→ ABOUT THIS TASK
Please copy each line below that contains the string "أكثر".

[Records contained in a dataset]
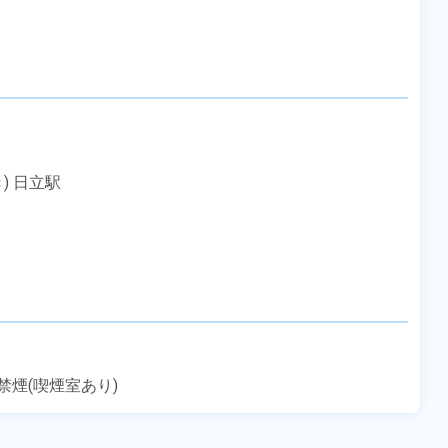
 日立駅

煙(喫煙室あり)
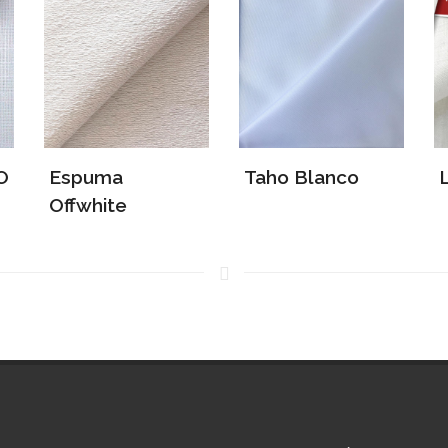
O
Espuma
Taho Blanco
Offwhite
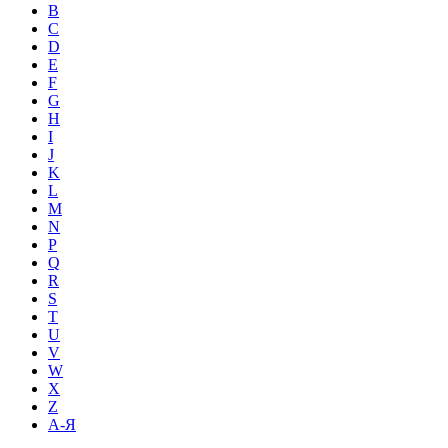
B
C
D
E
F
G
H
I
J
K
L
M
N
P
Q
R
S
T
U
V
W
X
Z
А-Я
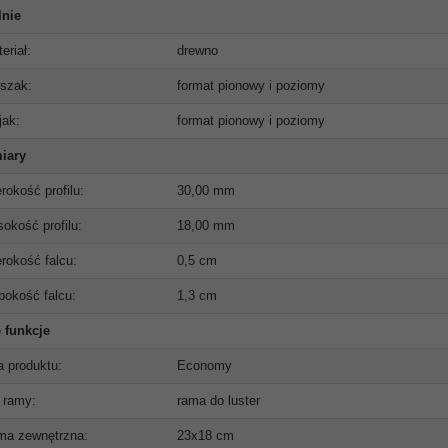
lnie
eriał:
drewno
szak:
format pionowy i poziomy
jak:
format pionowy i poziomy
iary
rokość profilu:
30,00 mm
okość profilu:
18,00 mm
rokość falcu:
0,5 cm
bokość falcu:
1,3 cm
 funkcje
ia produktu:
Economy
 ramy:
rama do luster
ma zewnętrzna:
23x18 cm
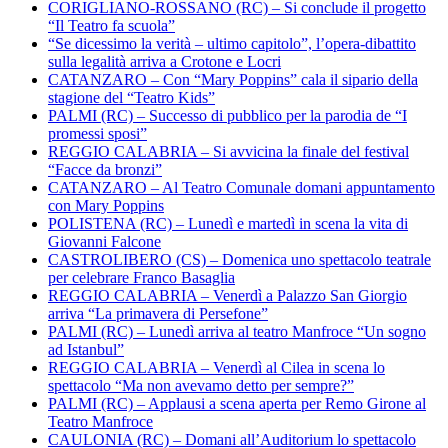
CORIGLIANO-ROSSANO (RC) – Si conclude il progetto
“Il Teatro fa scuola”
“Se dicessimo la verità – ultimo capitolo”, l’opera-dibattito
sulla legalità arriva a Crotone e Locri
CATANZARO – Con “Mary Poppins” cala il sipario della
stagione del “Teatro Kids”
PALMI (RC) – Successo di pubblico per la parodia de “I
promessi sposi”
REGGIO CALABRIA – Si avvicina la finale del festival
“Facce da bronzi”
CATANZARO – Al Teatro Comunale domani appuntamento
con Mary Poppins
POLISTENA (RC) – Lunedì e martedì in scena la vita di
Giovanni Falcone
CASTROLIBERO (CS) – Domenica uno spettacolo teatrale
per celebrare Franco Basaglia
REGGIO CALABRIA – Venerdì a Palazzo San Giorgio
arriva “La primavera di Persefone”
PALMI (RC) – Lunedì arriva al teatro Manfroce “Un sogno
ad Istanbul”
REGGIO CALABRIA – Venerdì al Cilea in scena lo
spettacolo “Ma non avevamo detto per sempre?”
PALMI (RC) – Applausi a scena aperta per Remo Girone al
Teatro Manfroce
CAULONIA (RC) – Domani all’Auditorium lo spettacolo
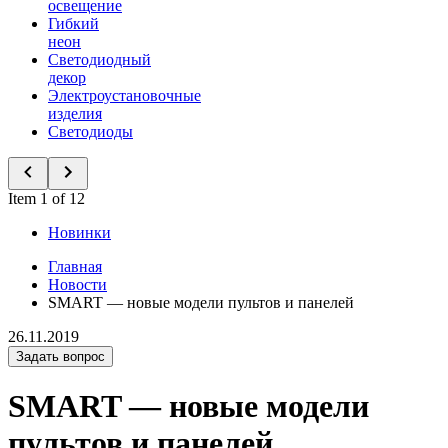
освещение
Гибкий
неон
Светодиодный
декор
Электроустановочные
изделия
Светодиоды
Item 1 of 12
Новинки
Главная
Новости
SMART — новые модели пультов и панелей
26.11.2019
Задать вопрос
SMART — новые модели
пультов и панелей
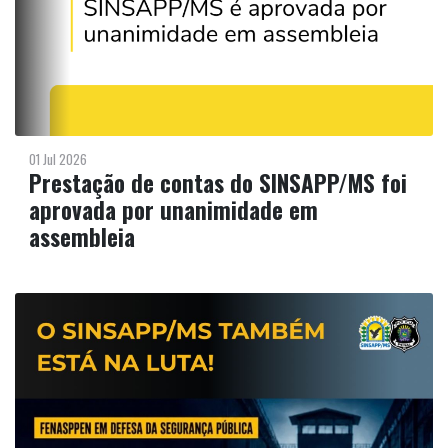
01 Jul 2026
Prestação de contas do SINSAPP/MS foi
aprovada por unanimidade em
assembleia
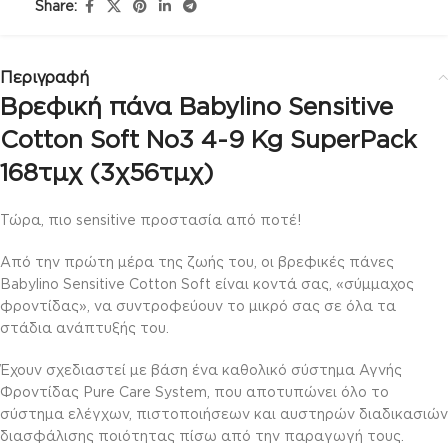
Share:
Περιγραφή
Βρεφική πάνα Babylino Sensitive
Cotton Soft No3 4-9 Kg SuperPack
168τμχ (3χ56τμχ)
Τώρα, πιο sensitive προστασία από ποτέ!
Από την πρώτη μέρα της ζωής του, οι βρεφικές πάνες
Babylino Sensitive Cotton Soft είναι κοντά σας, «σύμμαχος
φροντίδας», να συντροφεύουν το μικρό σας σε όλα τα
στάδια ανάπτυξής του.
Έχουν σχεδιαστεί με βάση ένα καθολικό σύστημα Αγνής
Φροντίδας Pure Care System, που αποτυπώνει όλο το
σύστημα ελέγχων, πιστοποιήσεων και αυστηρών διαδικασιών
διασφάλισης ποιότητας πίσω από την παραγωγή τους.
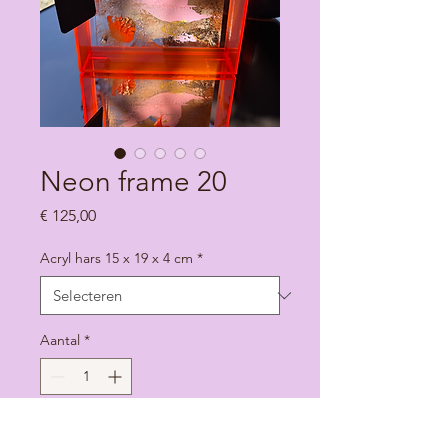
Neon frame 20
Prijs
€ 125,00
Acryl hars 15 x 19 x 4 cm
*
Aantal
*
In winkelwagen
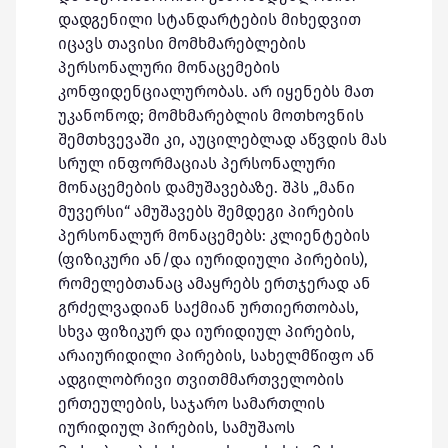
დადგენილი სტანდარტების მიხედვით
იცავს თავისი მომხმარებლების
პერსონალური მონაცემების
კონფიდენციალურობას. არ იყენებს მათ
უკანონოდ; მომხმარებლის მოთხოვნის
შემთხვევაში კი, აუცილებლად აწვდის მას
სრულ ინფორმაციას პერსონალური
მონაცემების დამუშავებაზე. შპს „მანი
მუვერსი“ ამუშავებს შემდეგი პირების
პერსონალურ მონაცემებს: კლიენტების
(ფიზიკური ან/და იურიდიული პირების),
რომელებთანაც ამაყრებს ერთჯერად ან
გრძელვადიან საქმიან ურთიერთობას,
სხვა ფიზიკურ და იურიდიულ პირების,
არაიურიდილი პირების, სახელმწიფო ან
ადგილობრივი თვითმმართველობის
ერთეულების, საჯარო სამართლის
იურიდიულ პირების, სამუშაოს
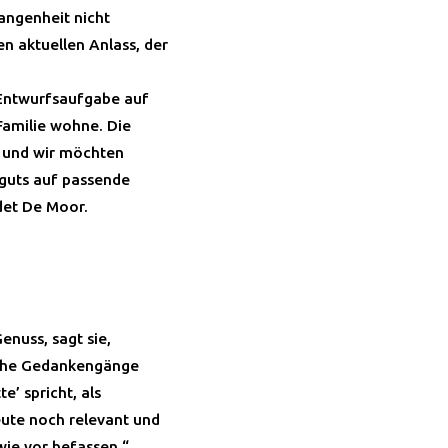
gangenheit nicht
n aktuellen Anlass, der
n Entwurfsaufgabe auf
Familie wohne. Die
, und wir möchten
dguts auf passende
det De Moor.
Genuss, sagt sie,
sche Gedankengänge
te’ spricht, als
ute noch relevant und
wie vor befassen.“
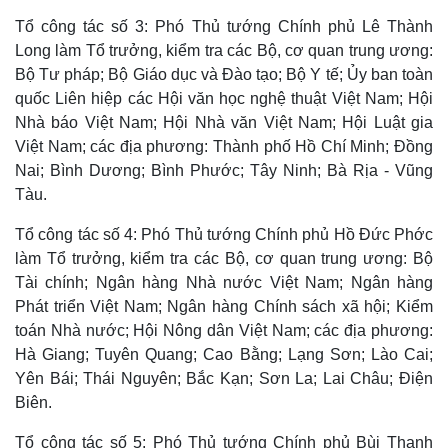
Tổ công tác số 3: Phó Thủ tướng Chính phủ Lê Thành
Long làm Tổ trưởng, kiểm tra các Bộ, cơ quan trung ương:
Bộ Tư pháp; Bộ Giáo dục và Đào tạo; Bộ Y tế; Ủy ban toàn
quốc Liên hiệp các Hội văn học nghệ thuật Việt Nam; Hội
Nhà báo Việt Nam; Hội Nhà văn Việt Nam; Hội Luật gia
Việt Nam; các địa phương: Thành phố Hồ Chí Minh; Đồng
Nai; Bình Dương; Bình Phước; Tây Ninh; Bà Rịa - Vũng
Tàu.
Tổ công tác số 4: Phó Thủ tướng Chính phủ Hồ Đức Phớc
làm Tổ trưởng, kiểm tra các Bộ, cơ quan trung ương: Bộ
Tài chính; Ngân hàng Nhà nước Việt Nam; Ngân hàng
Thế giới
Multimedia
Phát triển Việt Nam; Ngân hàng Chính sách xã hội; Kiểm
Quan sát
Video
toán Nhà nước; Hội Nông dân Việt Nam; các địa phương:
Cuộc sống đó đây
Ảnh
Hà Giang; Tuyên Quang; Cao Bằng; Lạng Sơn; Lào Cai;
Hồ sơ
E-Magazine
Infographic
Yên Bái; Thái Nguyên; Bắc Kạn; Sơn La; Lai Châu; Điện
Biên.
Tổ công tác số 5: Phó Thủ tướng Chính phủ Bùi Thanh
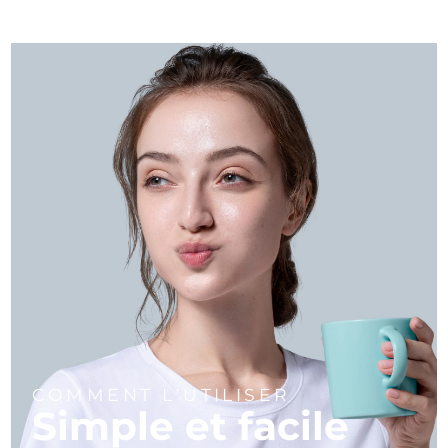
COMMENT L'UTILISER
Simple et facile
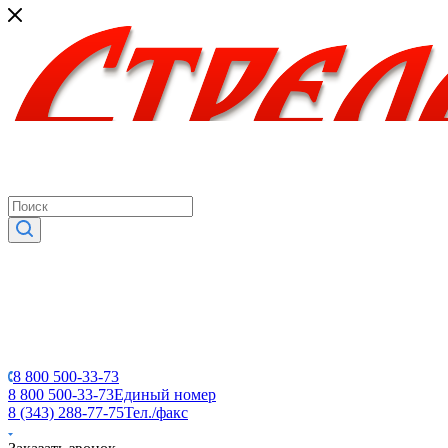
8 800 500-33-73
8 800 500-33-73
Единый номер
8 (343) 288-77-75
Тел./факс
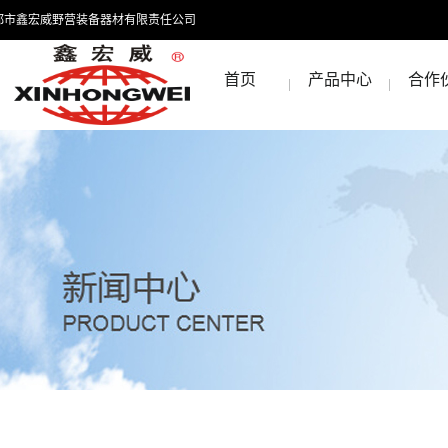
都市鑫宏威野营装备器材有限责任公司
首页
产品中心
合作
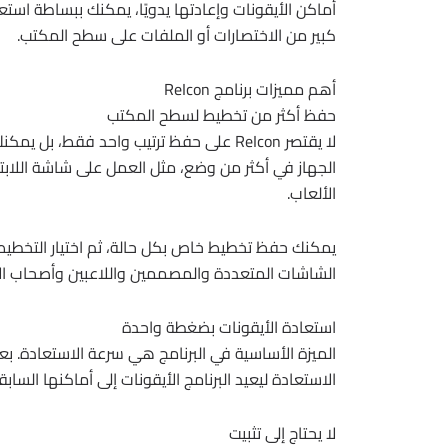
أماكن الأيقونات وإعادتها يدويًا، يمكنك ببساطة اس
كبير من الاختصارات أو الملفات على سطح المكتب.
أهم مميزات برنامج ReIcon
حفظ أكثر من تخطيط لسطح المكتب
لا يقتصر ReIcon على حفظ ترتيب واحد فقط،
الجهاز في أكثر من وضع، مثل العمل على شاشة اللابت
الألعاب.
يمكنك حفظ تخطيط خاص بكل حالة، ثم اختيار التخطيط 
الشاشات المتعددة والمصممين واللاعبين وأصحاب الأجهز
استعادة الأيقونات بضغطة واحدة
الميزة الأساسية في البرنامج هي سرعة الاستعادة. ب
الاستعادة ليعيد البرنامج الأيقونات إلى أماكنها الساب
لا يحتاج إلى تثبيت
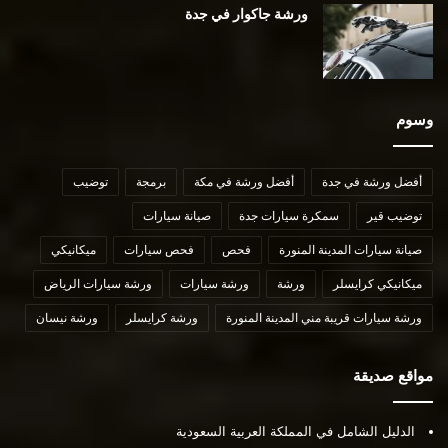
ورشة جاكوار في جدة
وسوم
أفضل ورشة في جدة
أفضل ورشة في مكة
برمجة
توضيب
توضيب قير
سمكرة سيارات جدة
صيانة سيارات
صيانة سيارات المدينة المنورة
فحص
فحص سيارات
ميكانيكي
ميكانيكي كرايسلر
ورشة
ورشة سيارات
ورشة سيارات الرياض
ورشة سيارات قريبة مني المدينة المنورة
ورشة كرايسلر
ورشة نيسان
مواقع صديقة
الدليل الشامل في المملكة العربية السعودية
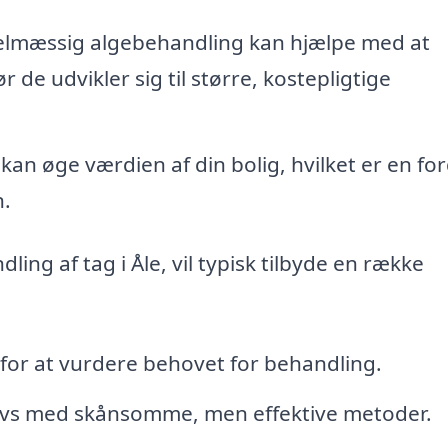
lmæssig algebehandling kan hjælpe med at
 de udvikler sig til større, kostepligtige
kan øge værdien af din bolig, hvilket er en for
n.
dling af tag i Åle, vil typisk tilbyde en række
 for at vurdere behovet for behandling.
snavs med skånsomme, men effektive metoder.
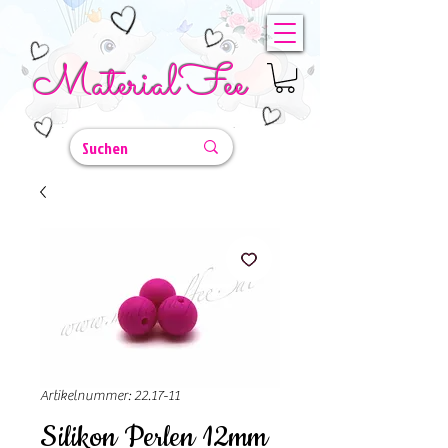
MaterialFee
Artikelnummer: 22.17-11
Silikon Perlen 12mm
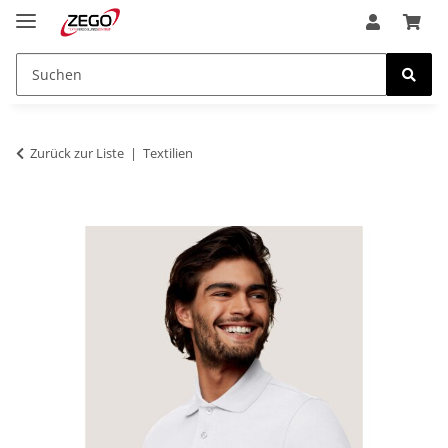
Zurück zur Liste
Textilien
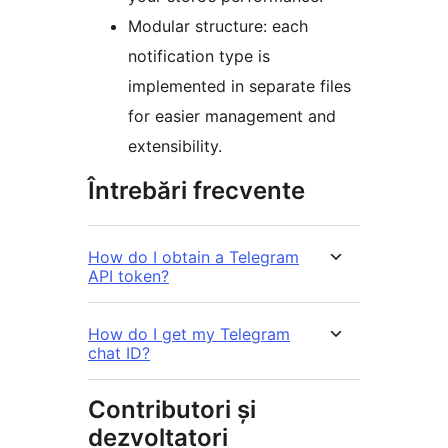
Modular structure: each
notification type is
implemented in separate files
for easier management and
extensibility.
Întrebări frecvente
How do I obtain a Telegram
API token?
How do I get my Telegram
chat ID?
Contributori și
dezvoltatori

→ RESPONSE BOX
حفظ أكثر من تخطيط لسطح المكتب
الجهاز في أكثر من وضع، مثل العمل على شاشة اللابت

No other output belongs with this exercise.